The costs involved here are a bottomless pit. That donation made me feel good, but if it helped even one person, it was only for a couple of months.
Housing in San Francisco is a zero sum game. Unless attitudes towards development and density can be changed, the only way to house 10,000 people is to outbid 10,000 others. It is hard for a charity to win that game.
https://www.sfchronicle.com/local/article/S-F-pays-61-000-a-...
Our cost of living is high, especially considering surrounding areas, but $12,000 would be a dream budget for projects I've done. While it's hard for "a charity to win that game", there are things a charity can do that a business cannot.
The example that comes to mind was a nightmare project I did two days on. The story was the foundation was bad, we had a terrible spring, the basement started torrent-leaking revealing mold and other dangerous things (it was finished, to boot). The water was up to your neck when I saw it the first time. It took four weekends (and a few Thursdays for some of the teams), I believe it was high 4-figures, most spent a month before on environmental-related -- high cost even when the services are being nearly donated.

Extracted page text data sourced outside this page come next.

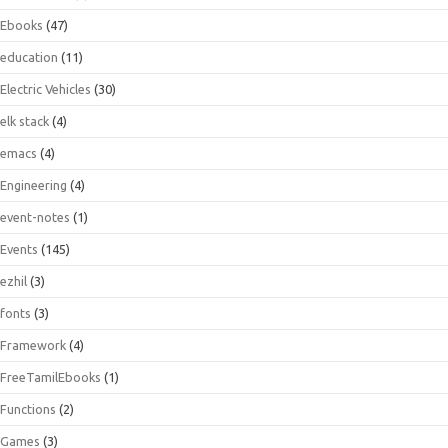
Ebooks
(47)
education
(11)
Electric Vehicles
(30)
elk stack
(4)
emacs
(4)
Engineering
(4)
event-notes
(1)
Events
(145)
ezhil
(3)
fonts
(3)
Framework
(4)
FreeTamilEbooks
(1)
Functions
(2)
Games
(3)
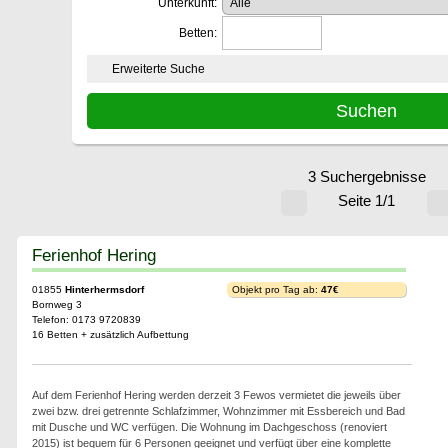
Unterkunft:
Betten:
Erweiterte Suche
3 Suchergebnisse
Seite 1/1
Ferienhof Hering
01855
Hinterhermsdorf
Objekt pro Tag ab:
47€
Bornweg 3
Telefon: 0173 9720839
16 Betten + zusätzlich Aufbettung
Auf dem Ferienhof Hering werden derzeit 3 Fewos vermietet die jeweils über
zwei bzw. drei getrennte Schlafzimmer, Wohnzimmer mit Essbereich und Bad
mit Dusche und WC verfügen. Die Wohnung im Dachgeschoss (renoviert
2015) ist bequem für 6 Personen geeignet und verfügt über eine komplette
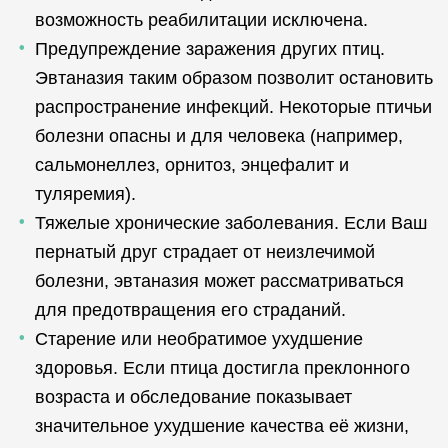
возможность реабилитации исключена.
Предупреждение заражения других птиц.
Эвтаназия таким образом позволит остановить
распространение инфекций. Некоторые птичьи
болезни опасны и для человека (например,
сальмонеллез, орнитоз, энцефалит и
туляремия).
Тяжелые хронические заболевания. Если Ваш
пернатый друг страдает от неизлечимой
болезни, эвтаназия может рассматриваться
для предотвращения его страданий.
Старение или необратимое ухудшение
здоровья. Если птица достигла преклонного
возраста и обследование показывает
значительное ухудшение качества её жизни,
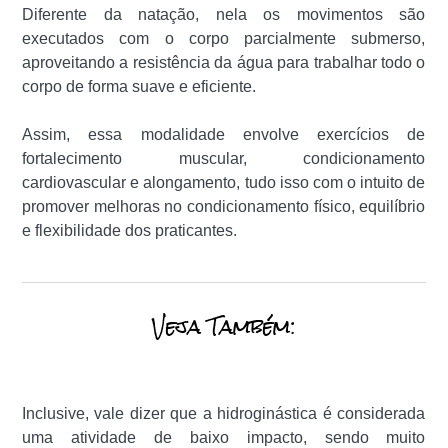
Diferente da natação, nela os movimentos são
executados com o corpo parcialmente submerso,
aproveitando a resistência da água para trabalhar todo o
corpo de forma suave e eficiente.
Assim, essa modalidade envolve exercícios de
fortalecimento muscular, condicionamento
cardiovascular e alongamento, tudo isso com o intuito de
promover melhoras no condicionamento físico, equilíbrio
e flexibilidade dos praticantes.
Veja Também:
Inclusive, vale dizer que a hidroginástica é considerada
uma atividade de baixo impacto, sendo muito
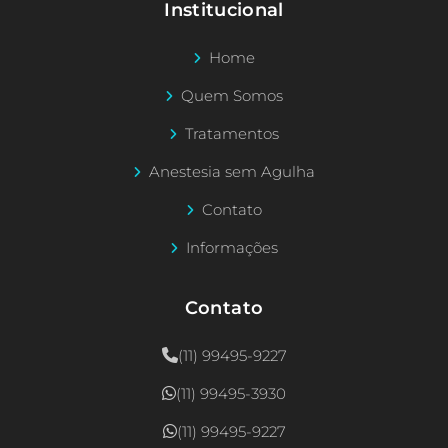
Institucional
Home
Quem Somos
Tratamentos
Anestesia sem Agulha
Contato
Informações
Contato
(11) 99495-9227
(11) 99495-3930
(11) 99495-9227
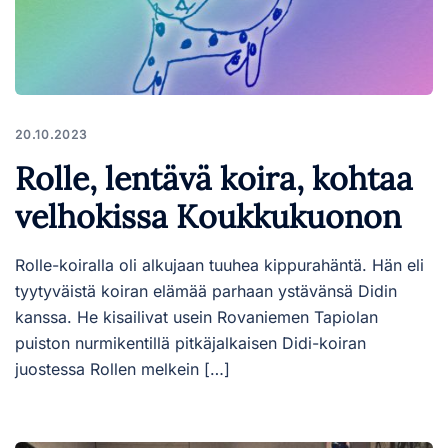
20.10.2023
Rolle, lentävä koira, kohtaa
velhokissa Koukkukuonon
Rolle-koiralla oli alkujaan tuuhea kippurahäntä. Hän eli
tyytyväistä koiran elämää parhaan ystävänsä Didin
kanssa. He kisailivat usein Rovaniemen Tapiolan
puiston nurmikentillä pitkäjalkaisen Didi-koiran
juostessa Rollen melkein […]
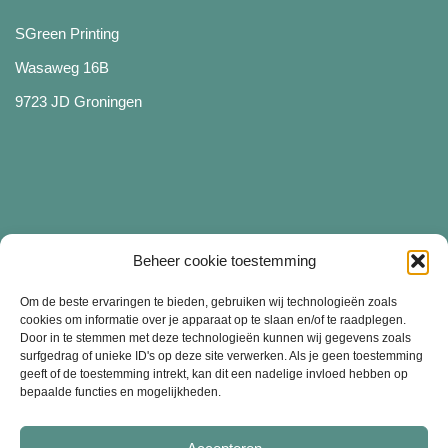
SGreen Printing
Wasaweg 16B
9723 JD Groningen
Beheer cookie toestemming
Diensten
Om de beste ervaringen te bieden, gebruiken wij technologieën zoals
cookies om informatie over je apparaat op te slaan en/of te raadplegen.
Door in te stemmen met deze technologieën kunnen wij gegevens zoals
surfgedrag of unieke ID's op deze site verwerken. Als je geen toestemming
Merchandise bedrukken
geeft of de toestemming intrekt, kan dit een nadelige invloed hebben op
bepaalde functies en mogelijkheden.
Bedrijfskleding bedrukken
Kledinglijn starten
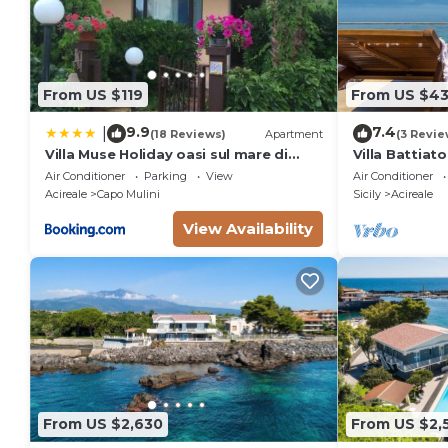
From US $119
From US $43
9.9
7.4
|
(18 Reviews)
Apartment
(3 Revie
Villa Muse Holiday oasi sul mare di
Villa Battiat
CapoMulini, Acireale - Sicilia, Italy
Air Conditioner
Parking
View
Air Conditioner
Locazione Turistica
Acireale
Capo Mulini
Sicily
Acireale
View Availability
From US $2,630
From US $2,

Outside of that, We had a master electrician and plumber, a licensed architect who owned a local survey company, many former builders, and between them got the cement company donated labour on with nothing more than a phone call and an explanation. This was all done for no real benefit to those providing the services -- this was a small church program that if you called their direct line would likely take several tries to find someone who even knew we were affiliated with them. Almost all of our weekend labour were folks who had jobs/owned other companies and attended my church on Sunday[0]. It was the most difficult job that I can ever remember working on. My favorite part is that all of the work "us inexperienced jackasses" (those of us, like me, who hobby in this stuff but haven't done it for a living) had everything we did pass inspection on the first go. Generally, everything did, but the project was delayed for a few weeks because the mold removal was incomplete and (I think) the sump Radon system needed a near re-do, and I believe the latter one was something we had to pay someone to handle, originally[1]
[0] That's not always the case -- our church doesn't do the whole "we only talk with Jesus People" thing. I remember because this specific case, the owner of the cement company (initially, uncomfortably, probably out of fear we'd be interested in Bible-Thumping him) let us know he is Jewish. He stayed 6 hours after his truck left, hanging off the side of the house nailing in boards for the roof repairs (he looked about 80, I'd guess he was 70+cigarettes). Incidentally, he saved us thousands of dollars because the roofing company just ... didn't show up, phone disconnected ... vanished into thin-air ... and he ended up getting the entirety of a two-day estimated job done with another man and his 20-year old son.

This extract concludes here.